Saltshaker, German glitter, paper mache head made of celluclay papier mache mix, great stuff!

The next step is to wash and dry your containers–save the tops, especially the cool metal ones. I decided I wanted to put something inside my containers.

I like words in the bottles

I couldn’t find quotes I liked so I wrote snowmen haiku and printed them out. I printed my haiku on silver paper in landscape format, that’s lengthwise, because I knew I would be cutting them out in a long narrow strip.

Haiku for Christmas

Meyer Imports on line carries exquisite, gorgeous, fantastic German glass glitter. Its the stuff that is made of glass, shiny and old school. I like that for sparkly outsides but I have discovered glitter inside a jar can cloud the walls with a static electricity cling. The answer? Tiny glass beads. They are available in the glitter section of your local craft store and come in a ton of colors, Martha Stewart makes my favorites in color, but Meyer Imports gets my vote for buying a large quantity.

Glass beads, just enough for a “pop” of snow and a haiku in place.

I carefully rolled my haiku around a pencil and worked them into the bottle necks, using a skewer to help them untangle and unroll. A quick pour of about a 1/4 inch of beads for effect and a few pearls for pretty and the bodies were done.

I took the heads and fitted them on each bottle because each one has its own personality and it was fun to decide where they looked best. Before they got glued down with E6000 killer glue, I used my dremel to make a hole for the nose, a toothpick in its original life. I trimmed the toothpick to fit for length and put on a quick coat of paint with a Qtip.

I made small holes for the eyes and mouth.

I used my pointy tool, which is really for starting nail holes, to ‘drill out’ a little opening to set each small black piece of coal in the face, aka tiny black beads.  I put a good dab of E6000 in each hole and set the beads and the nose piece. I glittered the face at this point to make sure the glue got covered. Voila, sticks to the excess and I don’t have to go back and glue paint the details of the face. Smart me.

Finished face before glittering with my pointy tool and glue tube.

I let the eyes and mouth set for about ten minutes before I went back with white glue and a small paintbrush to coat each head thoroughly before dipping it in my glitter box and sprinkling glitter all over.

Glitterbox

To keep my studio from looking like I just murdered Tinker Belle, I keep the glitter I am working with in a wooden cigar box, I use a piece of sandpaper for a scoop and pour it over the piece. When I’m done it makes it easier to collect and save the unsued glitter and it keeps it from spreading everywhere like fairy dust.

drying time again.

I leave the heads on their skewers to make it easy to work with them until I set them in place on the bottles. While they dried I cut out scarves.

felted sweater bits, handy to have around.

Old wool sweaters that are felted and shrunk are wonderful things for a lot of reasons, they cut just like material and don’t fray like woolly is wont to do.

teeny little scarf, cut and measured.

These tidbits from last year lent themselves nicely to become tiny snowman scarves. I wrestled with them and tied them down first, then lifted and dabbed glue on to hold them in place.

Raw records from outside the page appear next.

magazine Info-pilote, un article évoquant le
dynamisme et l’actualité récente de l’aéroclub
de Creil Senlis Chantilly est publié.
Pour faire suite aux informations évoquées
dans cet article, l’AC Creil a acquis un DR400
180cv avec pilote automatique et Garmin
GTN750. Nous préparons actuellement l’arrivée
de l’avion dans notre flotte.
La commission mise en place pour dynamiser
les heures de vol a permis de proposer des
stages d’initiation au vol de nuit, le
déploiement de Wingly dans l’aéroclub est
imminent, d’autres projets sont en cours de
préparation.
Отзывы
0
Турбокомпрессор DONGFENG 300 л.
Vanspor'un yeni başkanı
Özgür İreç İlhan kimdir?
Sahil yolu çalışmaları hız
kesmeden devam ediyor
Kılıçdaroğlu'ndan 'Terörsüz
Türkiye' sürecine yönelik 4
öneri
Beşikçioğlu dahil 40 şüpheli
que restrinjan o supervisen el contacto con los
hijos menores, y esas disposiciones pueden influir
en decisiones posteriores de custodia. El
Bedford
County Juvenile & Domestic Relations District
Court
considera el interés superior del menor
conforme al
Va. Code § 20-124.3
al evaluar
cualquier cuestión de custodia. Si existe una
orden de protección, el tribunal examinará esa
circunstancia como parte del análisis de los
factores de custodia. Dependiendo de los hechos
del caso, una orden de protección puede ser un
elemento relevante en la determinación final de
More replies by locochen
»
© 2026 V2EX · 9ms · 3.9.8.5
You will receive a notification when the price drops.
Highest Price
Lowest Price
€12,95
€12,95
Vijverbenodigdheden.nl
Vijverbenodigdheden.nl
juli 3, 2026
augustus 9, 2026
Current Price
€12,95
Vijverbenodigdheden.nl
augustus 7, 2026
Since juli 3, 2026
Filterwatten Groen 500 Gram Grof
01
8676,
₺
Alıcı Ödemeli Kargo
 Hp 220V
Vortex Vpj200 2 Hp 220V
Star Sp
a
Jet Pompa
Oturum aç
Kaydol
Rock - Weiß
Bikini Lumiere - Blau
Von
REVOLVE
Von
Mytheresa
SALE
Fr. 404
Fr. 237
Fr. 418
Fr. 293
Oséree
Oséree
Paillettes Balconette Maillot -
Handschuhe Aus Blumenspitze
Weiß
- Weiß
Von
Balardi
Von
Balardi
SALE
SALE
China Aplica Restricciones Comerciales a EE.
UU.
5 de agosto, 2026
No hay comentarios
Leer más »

Next task was to set the heads on with E6000, I resprinkled the heads and necks with glitter to disguise any excess glue, being careful not to tip the bottle and lose the head.

Ready for my hat!

The most fun of all is selecting which salt shaker lid works best for a hat, who knew these little doodads would make such charming helmets? I even put rhinestones on one snowman in place of a scarf, making it a snowgirl with a lot bling.

 

Snowpack

Snow couple finished and ready for Christmas.

These are a complicated project and there are a lot of specialty bits required, that being said, if you wanted to tackle something like this everything you need is easily available and not expensive. What are you going to make this Christmas?

bearhead

Applesauce and Glue? Who Knew? Christmas Fun to Make at Home

This blog is the how to step by step for  fun and fabulous ornaments made out of cinnamon, glue, applesauce and spices. These  smell so good you may want them hanging around all year long.

Finished "cookie" ready to hang and smelling wonderful

My Christmas Forest tree for the annual Providence Saint Peter Foundation fundraiser is themed as a “Teddy Bear Christmas Tea Party”, and tea means COOKIES.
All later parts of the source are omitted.